Week 3 — Readings & Resources · Selecting a Topic, Purpose & Thesis
Course: Public Speaking — Fundamentals of Oral Communication (COMM 1) · Silver Oak University (fictional sample) · Prof. Marchetti
Objective covered: Objective 2 — Select and narrow a topic; write a general purpose, a specific purpose, and a thesis (central idea).
How to use this page
Everything here is a link to an external resource — open it in your browser, the same way you would open any link. Nothing needs to be downloaded, and there is nothing to buy.
This week's reading is focused: one core chapter plus one optional deeper look, grouped by the lecture segments they support. Watch or read one item per group and you will be ready for the quiz; do everything and you will be very comfortable. Total time is roughly 25–35 minutes if you do both readings, less if you skim.
Order that matches the lecture: ① the three general purposes → ② writing the specific purpose → ③ the thesis (central idea).
① Finding a Purpose and Selecting a Topic (the core reading)
Maps to Lecture Segments 2–6. This chapter is the main reading for the week — it covers the three general purposes, how to select and narrow a topic, brainstorming strategies, and how to write a specific purpose statement.
Reading — "Finding a Purpose and Selecting a Topic" (Stand up, Speak out, Ch. 6)
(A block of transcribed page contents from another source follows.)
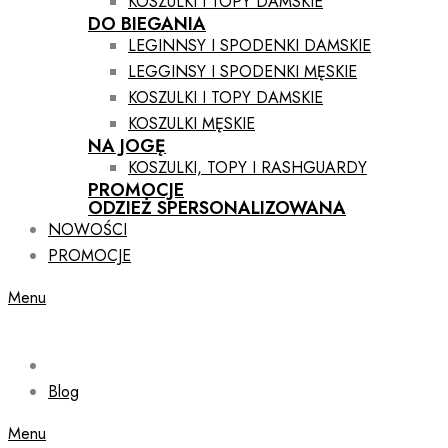
KOSZULKI I TOPY DAMSKIE
DO BIEGANIA
LEGINNSY I SPODENKI DAMSKIE
LEGGINSY I SPODENKI MĘSKIE
KOSZULKI I TOPY DAMSKIE
KOSZULKI MĘSKIE
NA JOGĘ
KOSZULKI, TOPY I RASHGUARDY
PROMOCJE
ODZIEŻ SPERSONALIZOWANA
NOWOŚCI
PROMOCJE
Menu
Blog
Menu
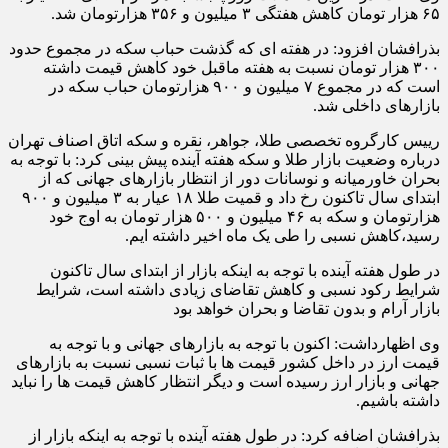
۶۵ هزار تومان کاهش هفتگی ۳ میلیون و ۳۵۶ هزارتومان شد.
بذرافشان افزود: در هفته ای که گذشت حباب سکه در مجموع حدود
۳۰۰ هزار تومان نسبت به هفته ماقبل خود کاهش قیمت داشته
است که در مجموع ۷ میلیون و ۹۰۰ هزارتومان حباب سکه در
بازارهای داخلی شد.
رییس کارگروه تخصصی طلا، جواهر، نقره و سکه اتاق اصناف تهران
درباره وضعیت بازار طلا و سکه هفته آینده پیش بینی کرد: با توجه به
بحران خاورمیانه و نوسانات دور از انتظار بازارهای جهانی که از
ابتدای سال تاکنون رخ داد و قمیت طلا ۱۸ عیار به ۳ میلیون و ۹۰۰
هزارتومان و سکه به ۴۶ میلیون و ۵۰۰ هزار تومان به اوج خود
رسید،کاهش نسبی را طی یک ماه اخیر داشته ایم.
در طول هفته آینده با توجه به اینکه بازار از ابتدای سال تاکنون
شرایط رکود نسبی و کاهش تقاضای زیادی داشته است، شرایط
بازار آرام و بدون تقاضا و بحران خواهد بود
وی اظهارداشت: اکنون با توجه به بازارهای جهانی و با توجه به
قیمت ارز در داخل کشور قیمت ها با ثبات نسبی نسبت به بازارهای
جهانی و بازار ارز رسیده است و دیگر انتظار کاهش قیمت ها را نباید
داشته باشیم.
بذرافشان اضافه کرد: در طول هفته آینده با توجه به اینکه بازار از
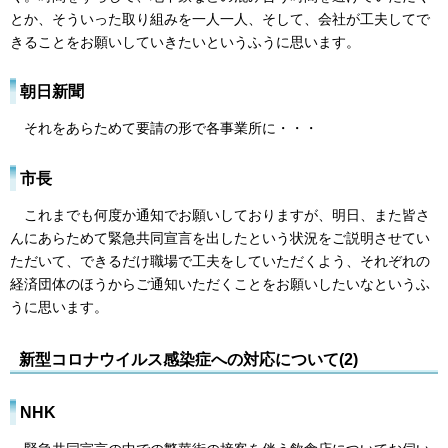
とか、そういった取り組みを一人一人、そして、会社が工夫してで
きることをお願いしていきたいというふうに思います。
朝日新聞
それをあらためて要請の形で各事業所に・・・
市長
これまでも何度か通知でお願いしておりますが、明日、また皆さ
んにあらためて緊急共同宣言を出したという状況をご説明させてい
ただいて、できるだけ職場で工夫をしていただくよう、それぞれの
経済団体のほうからご通知いただくことをお願いしたいなというふ
うに思います。
新型コロナウイルス感染症への対応について(2)
NHK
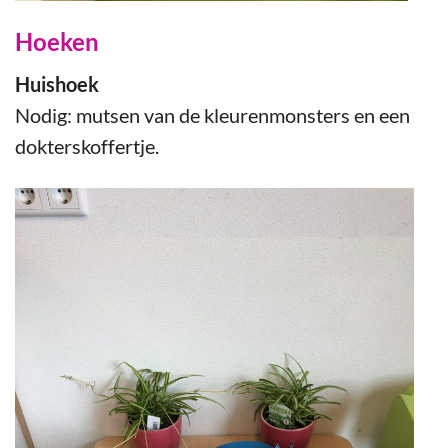
Hoeken
Huishoek
Nodig: mutsen van de kleurenmonsters en een
dokterskoffertje.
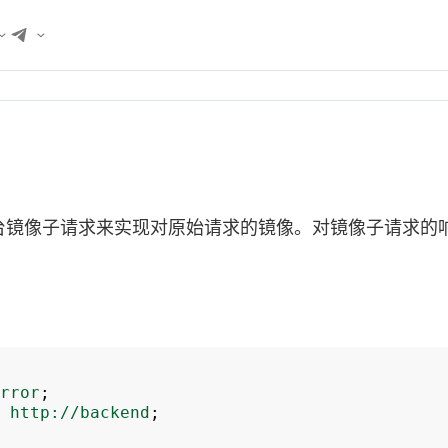
台镜像子请求来实现对原始请求的镜像。对镜像子请求的
rror
;
http://backend
;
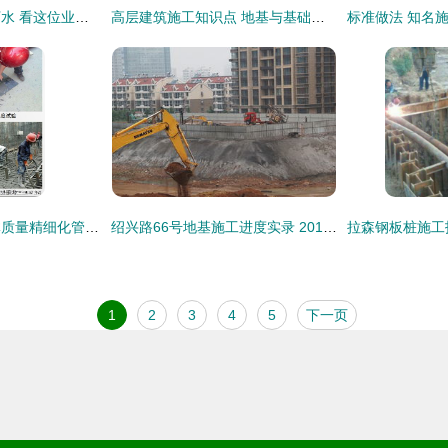
盖房打地基遇到地下水 看这位业主如何巧妙应对，施工现场实拍详解
高层建筑施工知识点 地基与基础工程的关键环节
地基与基础工程实体质量精细化管控与工艺要点详解
绍兴路66号地基施工进度实录 2016年6月施工阶段分析
1
2
3
4
5
下一页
🔗 https://socialsci.libretexts.org/Bookshelves/Communication/Public_Speaking/Stand_up_Speak_out_-_The_Practice_and_Ethics_of_Public_Speaking/06%3A_Finding_a_Purpose_and_Selecting_a_Topic
Why it is assigned: a clear, free, online chapter organized around the exact concepts from this week's lecture — general purposes, topic selection, brainstorming strategies (including what to do if you draw a blank), and how to use the general purpose + a focused topic to develop a specific purpose. Read the whole chapter online; no account needed. The section on "Specific Purposes" (§6.5) is especially useful for understanding the one-idea, audience-centered, achievable-in-time requirements.
⏱ ~20–25 min
② A Shorter Look at Specific Purpose and Thesis Together
Maps to Lecture Segment 4 (the specific purpose / thesis distinction). If the specific-purpose-vs.-thesis distinction is still fuzzy after the reading above, this second resource gives a different explanation that some students find clearer.
Reading — "The Topic, Purpose and Thesis" (Public Speaking — The Public Speaking Project, §8.2)
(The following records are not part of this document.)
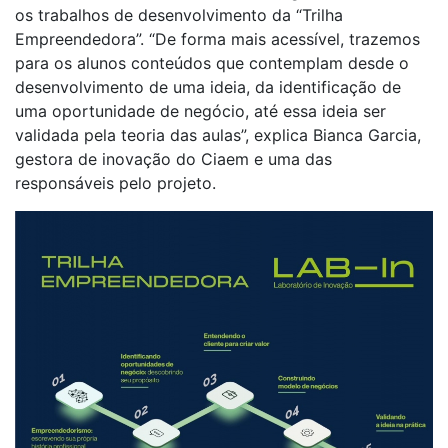
os trabalhos de desenvolvimento da “Trilha
Empreendedora”. “De forma mais acessível, trazemos
para os alunos conteúdos que contemplam desde o
desenvolvimento de uma ideia, da identificação de
uma oportunidade de negócio, até essa ideia ser
validada pela teoria das aulas”, explica Bianca Garcia,
gestora de inovação do Ciaem e uma das
responsáveis pelo projeto.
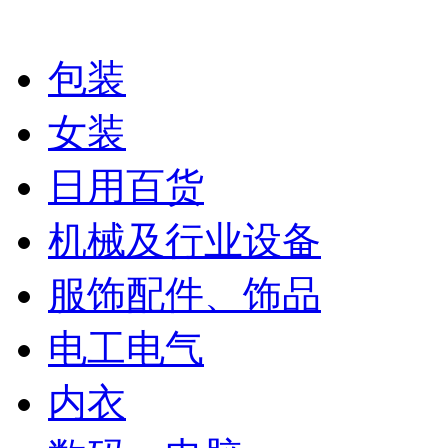
包装
女装
日用百货
机械及行业设备
服饰配件、饰品
电工电气
内衣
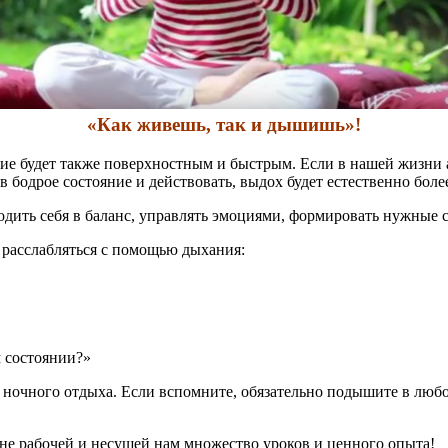
«Как живешь, так и дышишь»!
ие будет также поверхностным и быстрым. Если в нашей жизни а
в бодрое состояние и действовать, выдох будет естественно бол
ить себя в баланс, управлять эмоциями, формировать нужные со
 расслабляться с помощью дыхания:
м состоянии?»
ночного отдыха. Если вспомните, обязательно подышите в любой
не рабочей и несущей нам множество уроков и ценного опыта!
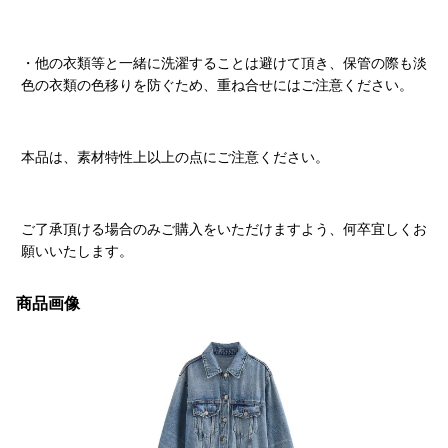
・他の衣類等と一緒に洗濯することは避けて頂き、保管の際も淡
色の衣類の色移りを防ぐため、重ね合せにはご注意ください。
本品は、素材特性上以上の点にご注意ください。
ご了承頂ける場合のみご購入をいただけますよう、何卒宜しくお
願いいたします。
商品画像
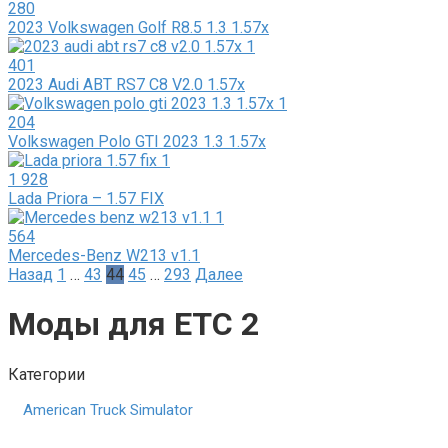
280
2023 Volkswagen Golf R8.5 1.3 1.57x
401
2023 Audi ABT RS7 C8 V2.0 1.57x
204
Volkswagen Polo GTI 2023 1.3 1.57x
1 928
Lada Priora – 1.57 FIX
564
Mercedes-Benz W213 v1.1
Пагинация
Назад
1
…
43
44
45
…
293
Далее
записей
Моды для ЕТС 2
Категории
American Truck Simulator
🔗 https://socialsci.libretexts.org/Bookshelves/Communication/Public_Speaking/Public_Speaking_(The_Public_Speaking_Project)/08%3A_Organizing_and_Outlining/8.02%3A_The_Topic_Purpose_and_Thesis
Why it earns the click: a concise side-by-side treatment of topic, general purpose, specific purpose, and thesis (central idea), with short examples that make the distinctions easy to follow. Especially useful for the quiz question about why the specific purpose (an infinitive phrase, your goal) is NOT the same as the thesis (a declarative sentence, the message).
⏱ ~8–10 min
Optional deeper dive (free online)
- "The Topic, General Purpose, Specific Purpose, and Thesis" (It's About Them — Public Speaking in the 21st Century, §8.3). A fuller treatment with additional examples and a discussion of how audience-centeredness runs through topic selection, not just delivery. Useful if you want more worked examples before the assignment.
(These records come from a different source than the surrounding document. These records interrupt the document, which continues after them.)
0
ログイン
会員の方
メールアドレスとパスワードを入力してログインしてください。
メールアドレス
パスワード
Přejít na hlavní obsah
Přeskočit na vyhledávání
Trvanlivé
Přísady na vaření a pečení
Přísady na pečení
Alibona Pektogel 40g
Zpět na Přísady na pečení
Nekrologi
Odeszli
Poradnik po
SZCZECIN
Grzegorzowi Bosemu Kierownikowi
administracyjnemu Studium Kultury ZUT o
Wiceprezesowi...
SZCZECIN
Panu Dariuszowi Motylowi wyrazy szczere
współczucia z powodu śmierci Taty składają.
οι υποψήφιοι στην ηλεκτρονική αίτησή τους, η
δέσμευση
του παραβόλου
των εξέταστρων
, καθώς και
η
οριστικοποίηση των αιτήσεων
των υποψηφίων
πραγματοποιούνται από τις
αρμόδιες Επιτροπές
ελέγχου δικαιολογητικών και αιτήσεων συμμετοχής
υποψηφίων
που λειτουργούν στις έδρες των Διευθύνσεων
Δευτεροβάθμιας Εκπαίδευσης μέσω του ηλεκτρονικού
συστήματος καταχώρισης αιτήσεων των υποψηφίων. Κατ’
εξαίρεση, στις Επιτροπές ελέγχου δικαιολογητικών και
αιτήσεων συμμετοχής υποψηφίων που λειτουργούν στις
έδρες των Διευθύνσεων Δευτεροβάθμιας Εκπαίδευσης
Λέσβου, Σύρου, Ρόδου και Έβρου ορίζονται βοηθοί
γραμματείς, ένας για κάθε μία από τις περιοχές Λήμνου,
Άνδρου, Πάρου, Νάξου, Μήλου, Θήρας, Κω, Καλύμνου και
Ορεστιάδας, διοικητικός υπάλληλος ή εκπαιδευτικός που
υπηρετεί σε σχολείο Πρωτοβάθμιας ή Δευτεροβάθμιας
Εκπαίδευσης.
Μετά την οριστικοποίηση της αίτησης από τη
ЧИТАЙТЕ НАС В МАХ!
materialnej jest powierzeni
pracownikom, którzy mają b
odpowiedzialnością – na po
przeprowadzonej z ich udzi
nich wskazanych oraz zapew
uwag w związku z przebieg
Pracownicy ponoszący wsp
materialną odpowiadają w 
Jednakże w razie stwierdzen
🔗 https://socialsci.libretexts.org/Bookshelves/Communication/Public_Speaking/Its_About_Them_-Public_Speaking_in_the_21st_Century(Kim_et_al.)/08%3A_Organizing_and_Outlining/8.03%3A_The_Topic_General_Purpose_Specific_Purpose_and_Thesis
Pick-one quick path (≈20 min total)
In a hurry? Do exactly this and you will be ready for the quiz:
1. Read "Finding a Purpose and Selecting a Topic" (group ①), focusing on Sections 6.2 (General Purposes), 6.3 (Selecting and Narrowing a Topic), and 6.5 (Specific Purposes).
2. Skim "The Topic, Purpose and Thesis" (group ②) for the specific-purpose/thesis side-by-side.
Heads-up (links rot): these point to outside sites that occasionally move or rename pages. If a link ever fails, tell Prof. Marchetti and search for the title in the LibreTexts search bar in the meantime.